Crystallization of a thermostable multidomain p53 protein
Our initial attempts to express p53 polypeptides that contained both the DNA binding and oligomerization domains in a soluble form were unsuccessful. To address this problem, we introduced stabilizing amino‐acid substitutions in the DNA binding domain of human p53, which, in its wild‐type form, has a very low melting temperature (Bullock et al, 1997). The designed substitutions targeted non‐conserved residues away from the DNA binding surface and, generally, sampled residues from the repertoire present at that position in p53 proteins from other species (Soussi and May, 1996). The goal of these substitutions was to maximize the contribution of the hydrophobic effect to protein folding. One substitution, Arg209 to Pro, was designed computationally (Zhu et al, 2004). After many rounds of mutagenesis and functional testing, we obtained a stabilized (ST) human p53 DNA binding domain that had the same DNA binding specificity as wild‐type p53 and was functional in cells (Figures 1, 2A and B; Supplementary Figures S1–S6).
For crystallization, we expressed a p53 polypeptide lacking the unstructured N‐terminal and C‐terminal ends of the protein and most of the linker between the DNA binding and oligomerization domains. Further, two amino‐acid substitutions were introduced in the tetramerization domain to convert it to a dimerization domain (Davison et al, 2001). Three p53 proteins modified in this way were studied; they are referred to as p53CR1, p53CR2 and p53CR3 and have deletions of 30, 29 and 28 residues, respectively, in the linker between the DNA binding and oligomerization domains (Supplementary Figure S6).

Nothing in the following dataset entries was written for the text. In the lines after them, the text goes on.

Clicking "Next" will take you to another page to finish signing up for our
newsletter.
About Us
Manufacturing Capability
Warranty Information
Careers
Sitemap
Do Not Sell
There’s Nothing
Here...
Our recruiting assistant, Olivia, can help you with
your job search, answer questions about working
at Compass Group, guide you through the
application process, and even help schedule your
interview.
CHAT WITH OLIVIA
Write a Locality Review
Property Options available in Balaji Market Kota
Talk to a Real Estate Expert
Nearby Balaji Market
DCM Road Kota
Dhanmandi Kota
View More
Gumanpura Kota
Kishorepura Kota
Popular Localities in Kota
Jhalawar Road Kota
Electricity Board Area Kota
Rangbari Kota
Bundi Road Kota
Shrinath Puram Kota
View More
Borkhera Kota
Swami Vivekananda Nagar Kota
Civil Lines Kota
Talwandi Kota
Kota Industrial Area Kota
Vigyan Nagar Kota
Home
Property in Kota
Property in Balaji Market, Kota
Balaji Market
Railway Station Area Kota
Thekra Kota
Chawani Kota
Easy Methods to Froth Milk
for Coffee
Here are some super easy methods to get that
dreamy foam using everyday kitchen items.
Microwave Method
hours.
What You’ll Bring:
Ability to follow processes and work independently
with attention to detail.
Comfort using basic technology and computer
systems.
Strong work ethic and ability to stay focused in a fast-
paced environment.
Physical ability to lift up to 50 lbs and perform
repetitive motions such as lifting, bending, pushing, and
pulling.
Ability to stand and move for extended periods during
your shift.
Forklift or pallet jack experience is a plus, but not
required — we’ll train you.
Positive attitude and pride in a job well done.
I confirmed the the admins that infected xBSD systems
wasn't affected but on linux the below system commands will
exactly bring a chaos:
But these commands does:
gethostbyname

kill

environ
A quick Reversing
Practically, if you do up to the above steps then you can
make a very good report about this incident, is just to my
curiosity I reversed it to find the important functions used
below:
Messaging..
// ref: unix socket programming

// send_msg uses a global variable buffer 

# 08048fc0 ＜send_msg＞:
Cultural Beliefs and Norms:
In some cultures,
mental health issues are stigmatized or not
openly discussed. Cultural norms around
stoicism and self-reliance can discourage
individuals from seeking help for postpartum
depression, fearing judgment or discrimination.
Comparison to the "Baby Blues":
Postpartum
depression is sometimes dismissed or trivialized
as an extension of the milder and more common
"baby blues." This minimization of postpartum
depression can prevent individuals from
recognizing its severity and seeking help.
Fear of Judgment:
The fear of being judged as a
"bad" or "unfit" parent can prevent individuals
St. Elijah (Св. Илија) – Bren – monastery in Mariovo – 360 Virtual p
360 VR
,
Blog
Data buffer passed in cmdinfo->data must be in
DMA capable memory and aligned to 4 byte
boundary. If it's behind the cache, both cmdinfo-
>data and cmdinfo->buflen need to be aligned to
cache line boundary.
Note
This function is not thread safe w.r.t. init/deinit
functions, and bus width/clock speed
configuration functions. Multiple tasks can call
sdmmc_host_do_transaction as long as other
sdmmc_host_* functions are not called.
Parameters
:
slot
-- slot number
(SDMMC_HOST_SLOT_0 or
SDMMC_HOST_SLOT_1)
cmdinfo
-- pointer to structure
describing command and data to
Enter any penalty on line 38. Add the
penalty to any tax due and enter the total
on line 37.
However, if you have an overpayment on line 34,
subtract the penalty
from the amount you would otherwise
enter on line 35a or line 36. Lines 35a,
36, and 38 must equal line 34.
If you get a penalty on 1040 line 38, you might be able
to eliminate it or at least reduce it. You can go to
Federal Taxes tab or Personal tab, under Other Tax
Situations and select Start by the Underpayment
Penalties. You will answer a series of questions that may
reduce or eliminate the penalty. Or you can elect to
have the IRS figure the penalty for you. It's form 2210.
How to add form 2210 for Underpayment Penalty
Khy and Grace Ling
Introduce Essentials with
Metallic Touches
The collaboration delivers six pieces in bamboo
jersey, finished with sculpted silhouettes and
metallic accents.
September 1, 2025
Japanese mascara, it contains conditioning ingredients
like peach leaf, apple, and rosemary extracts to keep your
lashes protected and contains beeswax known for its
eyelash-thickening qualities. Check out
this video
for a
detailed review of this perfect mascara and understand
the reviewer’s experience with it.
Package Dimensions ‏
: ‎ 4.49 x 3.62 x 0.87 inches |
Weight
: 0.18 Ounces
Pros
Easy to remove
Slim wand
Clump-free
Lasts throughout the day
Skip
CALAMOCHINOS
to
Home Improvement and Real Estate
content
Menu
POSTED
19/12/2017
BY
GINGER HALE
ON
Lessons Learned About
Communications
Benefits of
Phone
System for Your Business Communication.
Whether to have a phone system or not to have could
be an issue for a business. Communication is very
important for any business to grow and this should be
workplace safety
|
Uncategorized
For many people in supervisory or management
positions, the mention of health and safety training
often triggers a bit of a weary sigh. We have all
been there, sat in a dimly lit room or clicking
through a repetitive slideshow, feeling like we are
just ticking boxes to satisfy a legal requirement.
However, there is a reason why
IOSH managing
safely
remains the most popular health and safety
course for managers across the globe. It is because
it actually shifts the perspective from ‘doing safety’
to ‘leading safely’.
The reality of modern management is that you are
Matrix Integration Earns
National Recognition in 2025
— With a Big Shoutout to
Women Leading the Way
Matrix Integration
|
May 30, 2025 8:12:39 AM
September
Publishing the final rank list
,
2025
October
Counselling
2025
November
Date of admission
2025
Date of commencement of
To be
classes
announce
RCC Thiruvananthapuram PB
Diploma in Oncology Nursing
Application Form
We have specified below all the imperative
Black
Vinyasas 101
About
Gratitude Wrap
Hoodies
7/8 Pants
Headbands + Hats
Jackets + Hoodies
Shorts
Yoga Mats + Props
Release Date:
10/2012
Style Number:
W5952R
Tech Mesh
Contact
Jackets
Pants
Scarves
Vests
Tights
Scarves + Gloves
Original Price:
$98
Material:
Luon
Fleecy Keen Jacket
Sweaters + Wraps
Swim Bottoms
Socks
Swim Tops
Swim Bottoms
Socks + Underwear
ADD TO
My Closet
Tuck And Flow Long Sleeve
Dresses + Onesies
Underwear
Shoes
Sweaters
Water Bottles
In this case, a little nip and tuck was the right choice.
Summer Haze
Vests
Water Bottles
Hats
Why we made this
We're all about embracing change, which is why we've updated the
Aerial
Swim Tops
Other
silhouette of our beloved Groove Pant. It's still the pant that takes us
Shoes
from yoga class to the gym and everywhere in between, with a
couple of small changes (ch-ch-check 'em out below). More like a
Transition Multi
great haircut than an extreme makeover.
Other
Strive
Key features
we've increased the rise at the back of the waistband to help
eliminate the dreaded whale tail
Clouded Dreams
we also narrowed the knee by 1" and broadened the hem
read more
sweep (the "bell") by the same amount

The three‐dimensional structure of p53CR1 in the absence of DNA was determined at a resolution of 2.1 Å (Supplementary Table 1). As predicted, the protein crystallized as a dimer (Figure 2C). The stabilized DNA binding domains adopted the same conformation as the wild‐type DNA binding domain (Cho et al, 1994). The dimerization domain also adopted the same conformation as the half wild‐type tetramerization domain (Lee et al, 1994; Clore et al, 1995; Jeffrey et al, 1995; Davison et al, 2001). The DNA binding domains of the dimer did not interact with one another and it appears that their orientation relative to each other was dictated by crystal packing contacts.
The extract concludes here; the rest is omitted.